WORK INSTRUCTION
Copy every entry word for word, but skip the pictures.

Dataset entries
++++++

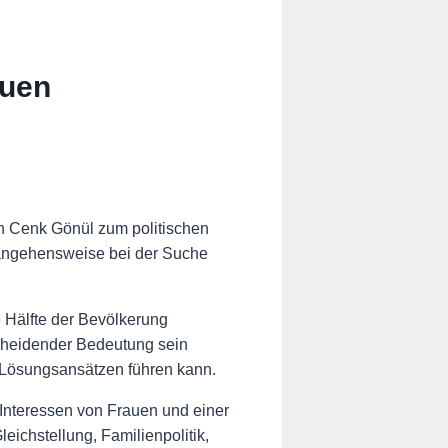
auen
n Cenk Gönül zum politischen
erangehensweise bei der Suche
ie Hälfte der Bevölkerung
scheidender Bedeutung sein
n Lösungsansätzen führen kann.
 Interessen von Frauen und einer
ichstellung, Familienpolitik,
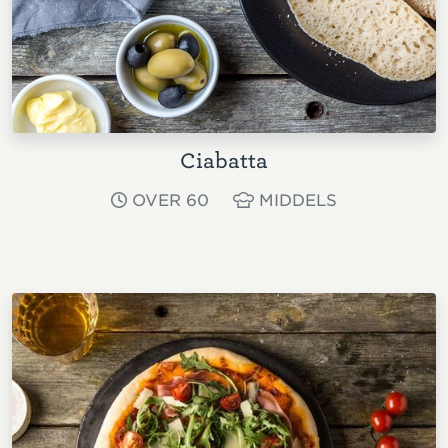
Ciabatta
OVER 60
MIDDELS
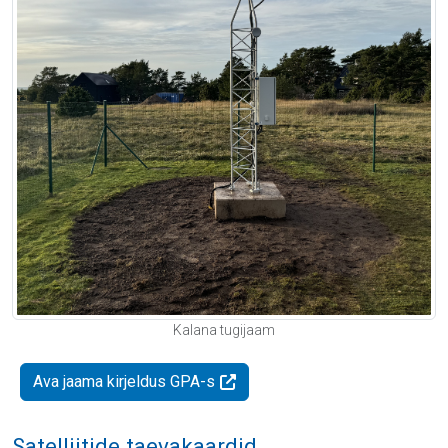
Kalana tugijaam
Ava jaama kirjeldus GPA-s
Satelliitide taevakaardid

++++++

PROBLEM SOLUTION
auen
n Cenk Gönül zum politischen
erangehensweise bei der Suche
ie Hälfte der Bevölkerung
scheidender Bedeutung sein
n Lösungsansätzen führen kann.
 Interessen von Frauen und einer
ichstellung, Familienpolitik,
Ciabatta
OVER 60
MIDDELS
Kalana tugijaam
Ava jaama kirjeldus GPA-s
Satelliitide taevakaardid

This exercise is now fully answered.